第十一章 04

 桃子という名が月城くんにとってどれだけ重いものなのか、言葉の響きでわかる。
 ……わたしには無理なのかな。
 これから先、わたしが月城くんを支えていくことは――そんな考えが大きくなっていく。
 月城くんがわたしの肩を抱いたまま、正面に見据えてきた。
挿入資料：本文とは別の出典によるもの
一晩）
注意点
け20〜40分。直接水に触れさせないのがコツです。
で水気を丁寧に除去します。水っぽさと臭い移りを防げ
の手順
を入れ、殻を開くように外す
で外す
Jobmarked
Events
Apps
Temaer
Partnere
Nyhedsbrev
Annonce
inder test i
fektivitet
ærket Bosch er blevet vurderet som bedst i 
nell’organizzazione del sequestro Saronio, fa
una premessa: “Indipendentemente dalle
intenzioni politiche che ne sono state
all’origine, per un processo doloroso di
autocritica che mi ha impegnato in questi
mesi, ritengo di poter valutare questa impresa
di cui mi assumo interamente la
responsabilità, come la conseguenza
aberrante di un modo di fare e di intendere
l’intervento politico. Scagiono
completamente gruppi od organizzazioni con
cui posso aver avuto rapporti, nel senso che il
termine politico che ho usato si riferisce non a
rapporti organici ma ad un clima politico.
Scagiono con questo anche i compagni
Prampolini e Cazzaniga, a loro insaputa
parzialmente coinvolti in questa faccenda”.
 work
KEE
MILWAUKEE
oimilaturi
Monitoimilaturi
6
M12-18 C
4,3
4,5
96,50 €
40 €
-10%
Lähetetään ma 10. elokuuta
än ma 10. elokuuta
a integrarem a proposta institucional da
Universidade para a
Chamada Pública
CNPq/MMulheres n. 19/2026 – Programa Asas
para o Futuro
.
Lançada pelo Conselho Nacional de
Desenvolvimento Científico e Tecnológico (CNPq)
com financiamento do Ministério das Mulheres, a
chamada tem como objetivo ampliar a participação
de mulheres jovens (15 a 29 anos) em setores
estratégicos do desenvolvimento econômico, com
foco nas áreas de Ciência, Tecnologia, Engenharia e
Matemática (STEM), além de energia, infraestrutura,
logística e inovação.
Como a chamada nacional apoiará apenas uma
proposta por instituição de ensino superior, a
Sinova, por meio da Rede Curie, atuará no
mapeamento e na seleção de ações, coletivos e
視線が交錯し、心臓の鼓動が一段と高まる。
 吸い込まれそうなほど澄んだ瞳が、わたしに向けられた。混濁も迷いもなにもない、純粋な眼差し。彼をはじめて見たときの瞳そのものだった。
 けど、次の月城くんの言葉が、わたしを凍りつかせた。

 
「これでやっと、死ぬ覚悟ができたよ」

  
「――――っ、月城……くん?」
「桃子のそばに行くこと。それが俺の答えだ――さようなら」
 
 揺るがない決意を秘めた瞳の光が、わたしを射抜いた。そして月城くんはわたしから手を離し、颯爽と踵を返していった。
 
「あっ……」
 
 ――だめ! いまの彼をひとりにしちゃ!
 どこかからそんな声がした気がする。でも、唐突な言葉にわたしの体は動かない。金縛りにあったように固まっている。声帯も凍りついていた。
 
「つ、月城くんっ!?」
 
 やっと声が出たときはもう、月城くんの姿は消えていた。